EXERCISE AIM -
All the data that follows should be repeated exactly, without a single picture.

Dataset entries -
>>>
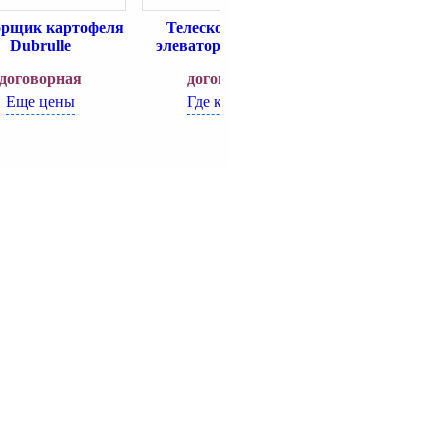
орщик картофеля
Телескопический
Транспортер
Dubrulle
элеватор Wolfhound
договорн
договорная
договорная
Где купит
Еще цены
Где купить?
<<<
RESPONSE TO THIS TASK -
орщик картофеля
Телескопический
Транспортер
Dubrulle
элеватор Wolfhound
договорн
договорная
договорная
Где купит
Еще цены
Где купить?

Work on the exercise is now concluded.